*Exercise*
Would you restate each line of the data below word for word, without its pictures?

|---|

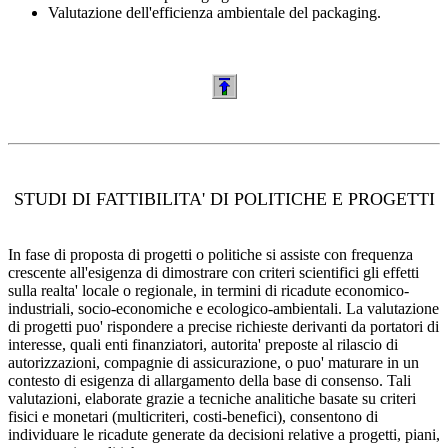
Valutazione dell'efficienza ambientale del packaging.
STUDI DI FATTIBILITA' DI POLITICHE E PROGETTI
In fase di proposta di progetti o politiche si assiste con frequenza
crescente all'esigenza di dimostrare con criteri scientifici gli effetti
sulla realta' locale o regionale, in termini di ricadute economico-
industriali, socio-economiche e ecologico-ambientali. La valutazione
di progetti puo' rispondere a precise richieste derivanti da portatori di
interesse, quali enti finanziatori, autorita' preposte al rilascio di
autorizzazioni, compagnie di assicurazione, o puo' maturare in un
contesto di esigenza di allargamento della base di consenso. Tali
valutazioni, elaborate grazie a tecniche analitiche basate su criteri
fisici e monetari (multicriteri, costi-benefici), consentono di
individuare le ricadute generate da decisioni relative a progetti, piani,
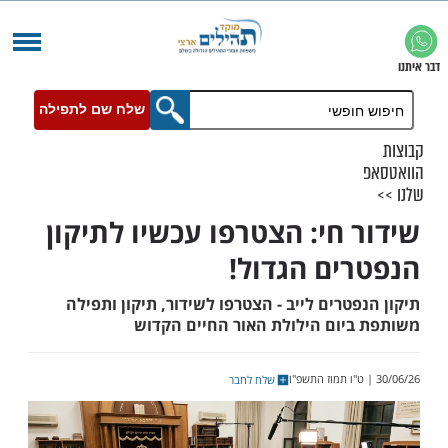
שלח שם לתפילה
 חי: הצטרפו עכשיו לתיקון
ים הגדול!
טרים לייב - הצטרפו לשידור, תיקון ותפילה
יום הילולת האור החיים הקדוש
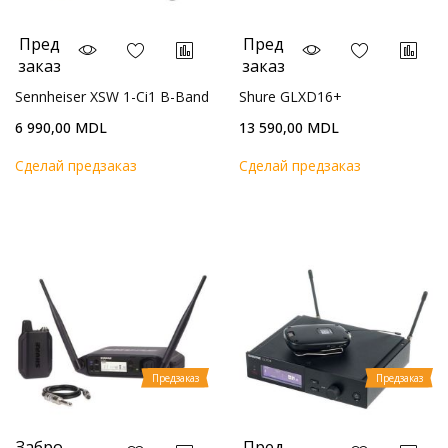
Пред
Пред
заказ
заказ
Sennheiser XSW 1-Ci1 B-Band
Shure GLXD16+
6 990,00 MDL
13 590,00 MDL
Cделай предзаказ
Cделай предзаказ
Предзаказ
Предзаказ
Забро
Пред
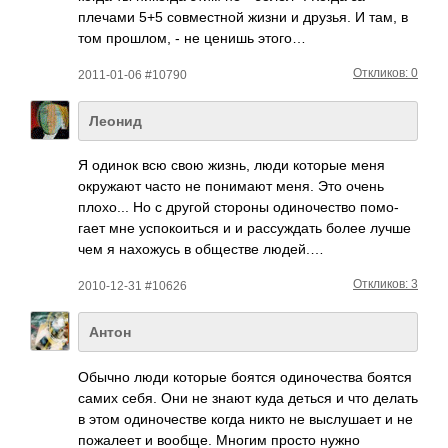
плечами 5+5 совм­естной жизни и друзья. И там, в
том прош­лом, - не ценишь этого…
Откликов: 0
2011-01-06 #10790
Леонид
Я одинок всю свою жизнь, люди которые меня
окру­жают часто не пони­мают меня. Это очень
плох­о... Но с другой стороны один­очес­тво помо­
гает мне успо­коит­ься и и расс­уждать более лучше
чем я нахо­жусь в обще­стве людей.…
Откликов: 3
2010-12-31 #10626
Антон
Обычно люди которые боятся один­очес­тва боятся
самих себя. Они не знают куда деться и что делать
в этом один­очес­тве когда никто не высл­ушает и не
пожа­леет и вообще. Многим просто нужно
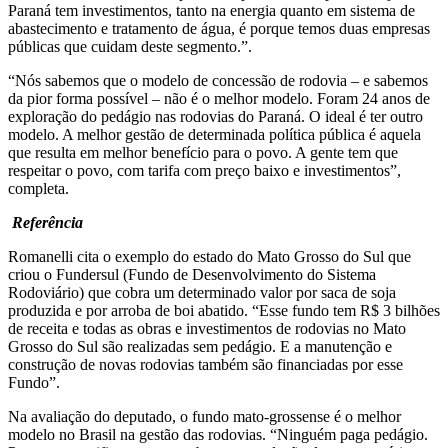
Paraná tem investimentos, tanto na energia quanto em sistema de
abastecimento e tratamento de água, é porque temos duas empresas
públicas que cuidam deste segmento.”.
“Nós sabemos que o modelo de concessão de rodovia – e sabemos
da pior forma possível – não é o melhor modelo. Foram 24 anos de
exploração do pedágio nas rodovias do Paraná. O ideal é ter outro
modelo. A melhor gestão de determinada política pública é aquela
que resulta em melhor benefício para o povo. A gente tem que
respeitar o povo, com tarifa com preço baixo e investimentos”,
completa.
Referência
Romanelli cita o exemplo do estado do Mato Grosso do Sul que
criou o Fundersul (Fundo de Desenvolvimento do Sistema
Rodoviário) que cobra um determinado valor por saca de soja
produzida e por arroba de boi abatido. “Esse fundo tem R$ 3 bilhões
de receita e todas as obras e investimentos de rodovias no Mato
Grosso do Sul são realizadas sem pedágio. E a manutenção e
construção de novas rodovias também são financiadas por esse
Fundo”.
Na avaliação do deputado, o fundo mato-grossense é o melhor
modelo no Brasil na gestão das rodovias. “Ninguém paga pedágio.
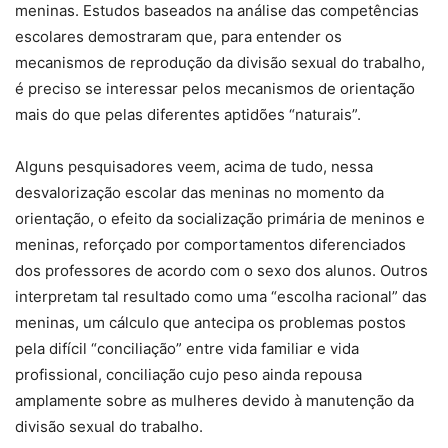
meninas. Estudos baseados na análise das competências
escolares demostraram que, para entender os
mecanismos de reprodução da divisão sexual do trabalho,
é preciso se interessar pelos mecanismos de orientação
mais do que pelas diferentes aptidões “naturais”.
Alguns pesquisadores veem, acima de tudo, nessa
desvalorização escolar das meninas no momento da
orientação, o efeito da socialização primária de meninos e
meninas, reforçado por comportamentos diferenciados
dos professores de acordo com o sexo dos alunos. Outros
interpretam tal resultado como uma “escolha racional” das
meninas, um cálculo que antecipa os problemas postos
pela difícil “conciliação” entre vida familiar e vida
profissional, conciliação cujo peso ainda repousa
amplamente sobre as mulheres devido à manutenção da
divisão sexual do trabalho.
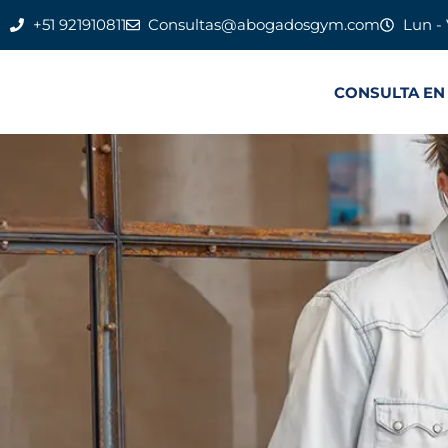
+51 921910811
Consultas@abogadosgym.com
Lun - 
CONSULTA EN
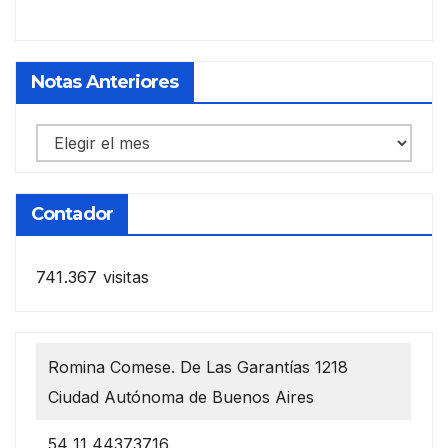
Notas Anteriores
Notas
anteriores
Contador
741.367 visitas
Romina Comese. De Las Garantías 1218
Ciudad Autónoma de Buenos Aires
54 11 44373716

|---|

*Result of the exercise*
Valutazione dell'efficienza ambientale del packaging.
STUDI DI FATTIBILITA' DI POLITICHE E PROGETTI
In fase di proposta di progetti o politiche si assiste con frequenza
crescente all'esigenza di dimostrare con criteri scientifici gli effetti
sulla realta' locale o regionale, in termini di ricadute economico-
industriali, socio-economiche e ecologico-ambientali. La valutazione
di progetti puo' rispondere a precise richieste derivanti da portatori di
interesse, quali enti finanziatori, autorita' preposte al rilascio di
autorizzazioni, compagnie di assicurazione, o puo' maturare in un
contesto di esigenza di allargamento della base di consenso. Tali
valutazioni, elaborate grazie a tecniche analitiche basate su criteri
fisici e monetari (multicriteri, costi-benefici), consentono di
individuare le ricadute generate da decisioni relative a progetti, piani,
שלח שם לתפילה
 חי: הצטרפו עכשיו לתיקון
ים הגדול!
טרים לייב - הצטרפו לשידור, תיקון ותפילה
יום הילולת האור החיים הקדוש
Пред
Пред
заказ
заказ
Sennheiser XSW 1-Ci1 B-Band
Shure GLXD16+
6 990,00 MDL
13 590,00 MDL
Cделай предзаказ
Cделай предзаказ
Предзаказ
Предзаказ
Забро
Пред
плечами 5+5 совм­естной жизни и друзья. И там, в
том прош­лом, - не ценишь этого…
Откликов: 0
2011-01-06 #10790
Леонид
Я одинок всю свою жизнь, люди которые меня
окру­жают часто не пони­мают меня. Это очень
плох­о... Но с другой стороны один­очес­тво помо­
гает мне успо­коит­ься и и расс­уждать более лучше
чем я нахо­жусь в обще­стве людей.…
Откликов: 3
2010-12-31 #10626
Антон
Обычно люди которые боятся один­очес­тва боятся
самих себя. Они не знают куда деться и что делать
в этом один­очес­тве когда никто не высл­ушает и не
пожа­леет и вообще. Многим просто нужно
Paraná tem investimentos, tanto na energia quanto em sistema de
abastecimento e tratamento de água, é porque temos duas empresas
públicas que cuidam deste segmento.”.
“Nós sabemos que o modelo de concessão de rodovia – e sabemos
da pior forma possível – não é o melhor modelo. Foram 24 anos de
exploração do pedágio nas rodovias do Paraná. O ideal é ter outro
modelo. A melhor gestão de determinada política pública é aquela
que resulta em melhor benefício para o povo. A gente tem que
respeitar o povo, com tarifa com preço baixo e investimentos”,
completa.
Referência
Romanelli cita o exemplo do estado do Mato Grosso do Sul que
criou o Fundersul (Fundo de Desenvolvimento do Sistema
Rodoviário) que cobra um determinado valor por saca de soja
produzida e por arroba de boi abatido. “Esse fundo tem R$ 3 bilhões
de receita e todas as obras e investimentos de rodovias no Mato
Grosso do Sul são realizadas sem pedágio. E a manutenção e
construção de novas rodovias também são financiadas por esse
Fundo”.
Na avaliação do deputado, o fundo mato-grossense é o melhor
modelo no Brasil na gestão das rodovias. “Ninguém paga pedágio.
meninas. Estudos baseados na análise das competências
escolares demostraram que, para entender os
mecanismos de reprodução da divisão sexual do trabalho,
é preciso se interessar pelos mecanismos de orientação
mais do que pelas diferentes aptidões “naturais”.
Alguns pesquisadores veem, acima de tudo, nessa
desvalorização escolar das meninas no momento da
orientação, o efeito da socialização primária de meninos e
meninas, reforçado por comportamentos diferenciados
dos professores de acordo com o sexo dos alunos. Outros
interpretam tal resultado como uma “escolha racional” das
meninas, um cálculo que antecipa os problemas postos
pela difícil “conciliação” entre vida familiar e vida
profissional, conciliação cujo peso ainda repousa
amplamente sobre as mulheres devido à manutenção da
divisão sexual do trabalho.
+51 921910811
Consultas@abogadosgym.com
Lun - 
CONSULTA EN
Notas Anteriores
Notas
anteriores
Contador
741.367 visitas
Romina Comese. De Las Garantías 1218
Ciudad Autónoma de Buenos Aires
54 11 44373716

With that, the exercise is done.